[Opening Data extract section]

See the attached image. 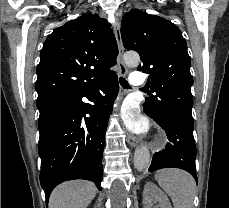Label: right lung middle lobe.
Returning <instances> with one entry per match:
<instances>
[{
	"instance_id": "dd1d6c3e",
	"label": "right lung middle lobe",
	"mask_w": 229,
	"mask_h": 208,
	"mask_svg": "<svg viewBox=\"0 0 229 208\" xmlns=\"http://www.w3.org/2000/svg\"><path fill=\"white\" fill-rule=\"evenodd\" d=\"M69 101L70 99H56V100L46 101L43 103H37V108L39 109L40 112L39 120L46 117L47 115L55 111L57 108L68 103Z\"/></svg>"
}]
</instances>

[Closing Data extract section]

▶ [What the task asks]:
Determine how many lines in the records contain "instances", and reply with the number only.

▶ [Response to the task]:
3